EXERCISE AIM
When you reach the line containing "Reisegepäckversicherung. Je nach" in the entries below, begin reproducing lines exactly, and stop once the line containing "Eine Versicherungsleistung erhält" is done.

(Dataset entries)

........

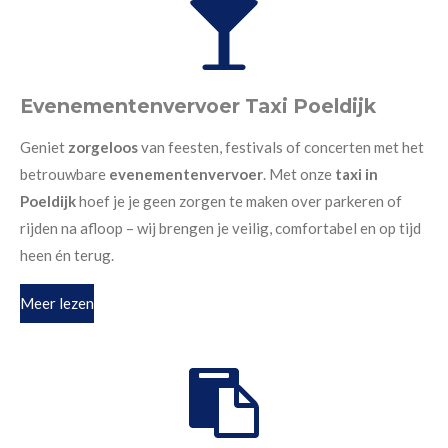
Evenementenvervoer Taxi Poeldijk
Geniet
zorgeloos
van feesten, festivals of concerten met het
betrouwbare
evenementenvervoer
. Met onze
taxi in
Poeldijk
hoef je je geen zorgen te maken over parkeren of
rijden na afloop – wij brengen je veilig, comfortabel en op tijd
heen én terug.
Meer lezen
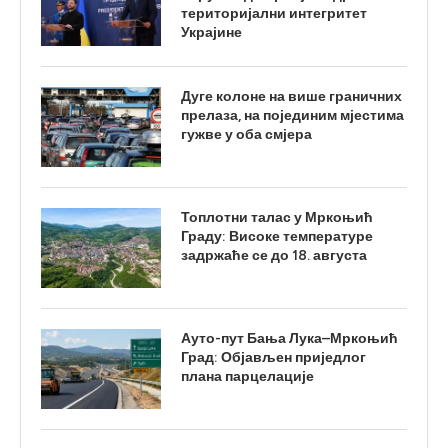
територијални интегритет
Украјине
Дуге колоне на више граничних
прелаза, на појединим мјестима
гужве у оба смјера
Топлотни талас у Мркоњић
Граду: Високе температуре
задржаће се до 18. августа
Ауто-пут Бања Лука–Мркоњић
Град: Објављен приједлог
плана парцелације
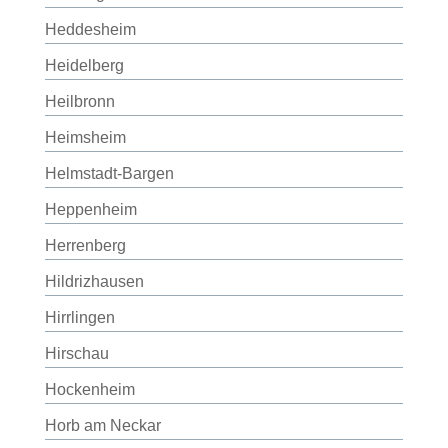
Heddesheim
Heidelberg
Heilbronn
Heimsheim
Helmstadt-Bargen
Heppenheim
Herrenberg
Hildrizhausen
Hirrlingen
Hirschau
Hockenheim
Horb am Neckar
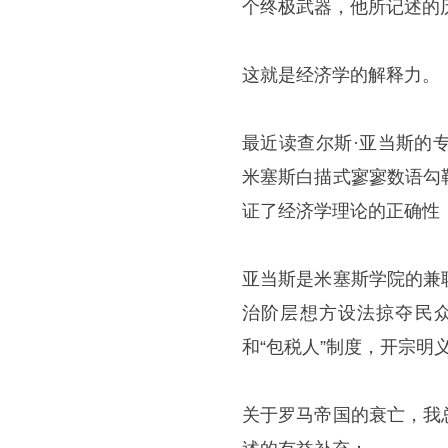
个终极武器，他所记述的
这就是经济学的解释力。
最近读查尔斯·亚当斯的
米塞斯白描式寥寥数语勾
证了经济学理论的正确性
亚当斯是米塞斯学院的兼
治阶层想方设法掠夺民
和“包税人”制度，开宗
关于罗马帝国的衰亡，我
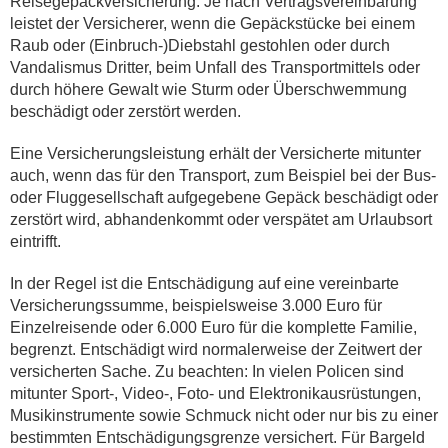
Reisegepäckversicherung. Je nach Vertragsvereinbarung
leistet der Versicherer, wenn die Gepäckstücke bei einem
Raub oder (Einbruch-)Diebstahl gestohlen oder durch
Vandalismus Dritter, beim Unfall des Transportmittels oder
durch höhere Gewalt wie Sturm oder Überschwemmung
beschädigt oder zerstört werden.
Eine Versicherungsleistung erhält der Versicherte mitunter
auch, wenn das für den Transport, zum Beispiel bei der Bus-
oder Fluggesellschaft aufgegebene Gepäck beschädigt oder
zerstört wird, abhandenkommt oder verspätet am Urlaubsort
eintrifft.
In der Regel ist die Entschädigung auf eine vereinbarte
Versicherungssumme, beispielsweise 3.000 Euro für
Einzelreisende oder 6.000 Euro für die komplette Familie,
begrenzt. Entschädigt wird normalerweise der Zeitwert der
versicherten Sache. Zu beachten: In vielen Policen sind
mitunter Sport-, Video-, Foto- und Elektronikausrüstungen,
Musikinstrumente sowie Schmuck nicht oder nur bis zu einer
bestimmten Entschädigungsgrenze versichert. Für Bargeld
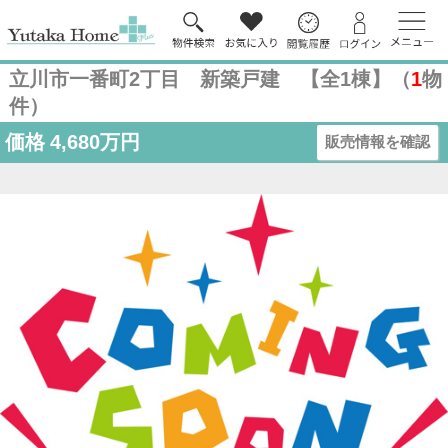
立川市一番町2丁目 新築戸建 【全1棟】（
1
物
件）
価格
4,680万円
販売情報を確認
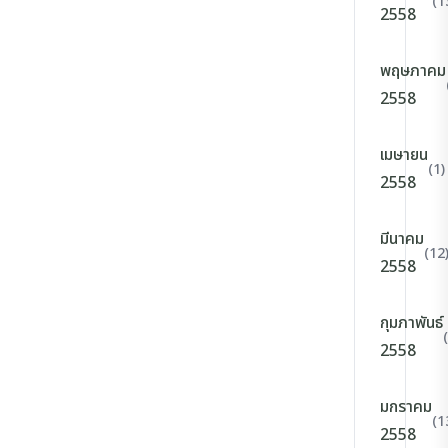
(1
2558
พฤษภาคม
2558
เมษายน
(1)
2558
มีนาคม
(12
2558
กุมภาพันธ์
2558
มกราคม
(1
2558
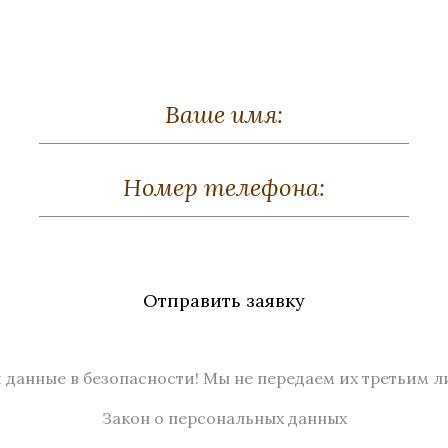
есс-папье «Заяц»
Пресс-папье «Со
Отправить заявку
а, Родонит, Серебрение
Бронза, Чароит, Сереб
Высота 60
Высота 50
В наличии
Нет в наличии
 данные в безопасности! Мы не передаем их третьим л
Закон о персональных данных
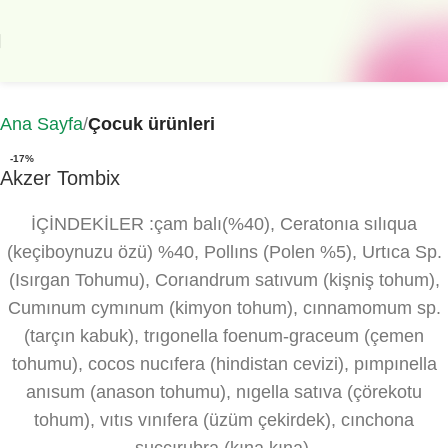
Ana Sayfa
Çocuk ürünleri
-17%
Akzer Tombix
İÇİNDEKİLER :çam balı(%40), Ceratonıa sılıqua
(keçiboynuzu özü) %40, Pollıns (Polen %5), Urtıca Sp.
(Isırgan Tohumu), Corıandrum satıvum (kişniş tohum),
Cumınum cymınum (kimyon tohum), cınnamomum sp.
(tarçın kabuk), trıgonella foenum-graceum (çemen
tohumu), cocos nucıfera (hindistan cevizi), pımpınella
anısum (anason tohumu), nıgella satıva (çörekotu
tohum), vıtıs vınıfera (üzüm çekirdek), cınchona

........

RESULT BELOW
Reisegepäckversicherung. Je nach Vertragsvereinbarung
leistet der Versicherer, wenn die Gepäckstücke bei einem
Raub oder (Einbruch-)Diebstahl gestohlen oder durch
Vandalismus Dritter, beim Unfall des Transportmittels oder
durch höhere Gewalt wie Sturm oder Überschwemmung
beschädigt oder zerstört werden.
Eine Versicherungsleistung erhält der Versicherte mitunter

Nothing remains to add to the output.